Une nouvelle étape se dessine dans la stratégie de valorisation du potentiel pétrolier de la République démocratique du Congo. Mardi 15 septembre 2026 à Kinshasa, la ministre d’État, ministre des Hydrocarbures, Acacia Bandubola Mbongo, a présidé une séance de travail consacrée au développement des blocs pétroliers 1 et 2 du Graben Albertine, dans l’est du pays.
La rencontre a réuni notamment l’ambassadeur itinérant du Chef de l’État, Antoine Ngonda, ainsi que des responsables de plusieurs entreprises du secteur pétrolier, dont Alain Ilunga, président du Conseil d’administration de SEP Congo, Franck Beausaert, directeur général de la SOCIR, et Olivier Okunda, directeur général adjoint de Cobil.
Ils ont échangé sur la méthodologie à mettre en place pour faire progresser l’exploration et la valorisation de ces blocs, en s’appuyant notamment sur l’expérience acquise dans la partie ougandaise du Graben Albertine.
Pour éclairer les discussions, la séance a bénéficié de l’expertise de Tim O’Hanlon, spécialiste du secteur pétrolier africain disposant de plusieurs décennies d’expérience, notamment avec la société Tullow.
Son intervention a porté sur les méthodes utilisées pour développer le bassin pétrolier du côté ougandais et sur les enseignements susceptibles d’être adaptés au contexte congolais.
À l’issue de la rencontre, le directeur général de la SOCIR, Franck Beausaert, a salué une démarche permettant de mieux cerner les enjeux liés aux blocs 1 et 2.

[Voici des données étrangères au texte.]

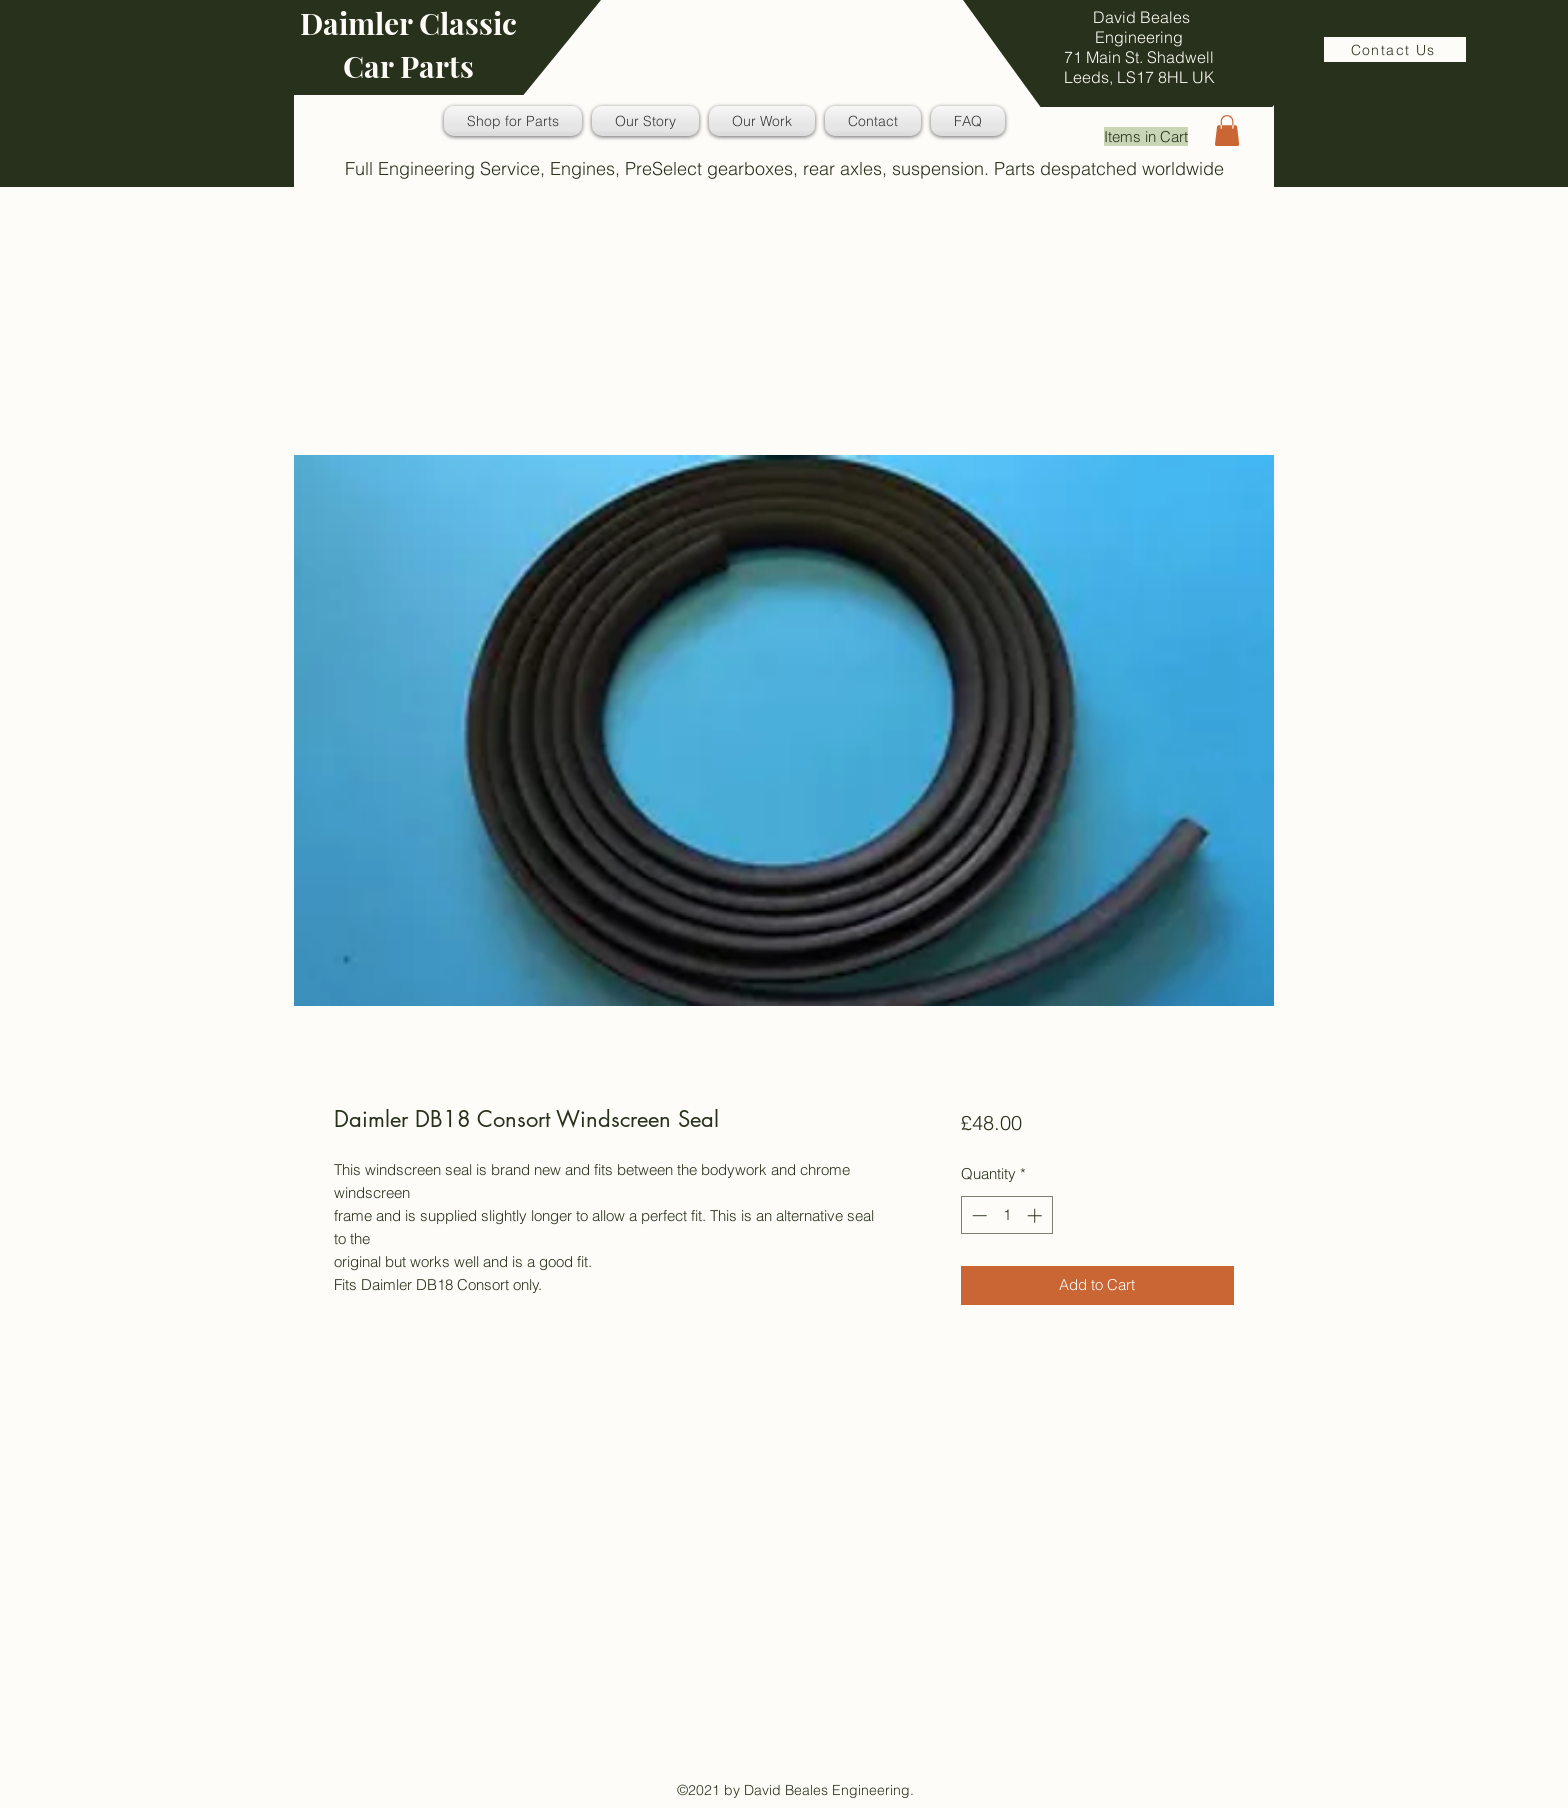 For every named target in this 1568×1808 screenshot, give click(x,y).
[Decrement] (977, 1215)
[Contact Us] (1395, 49)
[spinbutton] (1006, 1215)
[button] (1227, 130)
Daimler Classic (408, 23)
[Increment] (1036, 1215)
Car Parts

« L’objet de notre rencontre était de comprendre clairement la méthodologie appliquée pour développer ces blocs et tirer enseignement de cette expérience pour notre propre secteur », a-t-il expliqué.

Selon lui, les échanges doivent permettre au ministère des Hydrocarbures de disposer d’éléments supplémentaires pour faire progresser ce dossier stratégique.
Le Graben Albertine constitue un bassin pétrolier partagé entre la RDC et l’Ouganda. Pour Tim O’Hanlon, les résultats obtenus du côté ougandais constituent un élément important dans l’appréciation du potentiel de la zone congolaise.
« Les blocs 1 et 2 sont voisins de l’Ouganda où jusqu’à 1,5 milliard de barils récupérables ont été identifiés. Il s’agit de volumes considérables et de ressources sérieuses », a-t-il déclaré.
L’expert estime toutefois que le passage à l’exploitation nécessite d’abord de confirmer les ressources présentes dans la partie congolaise.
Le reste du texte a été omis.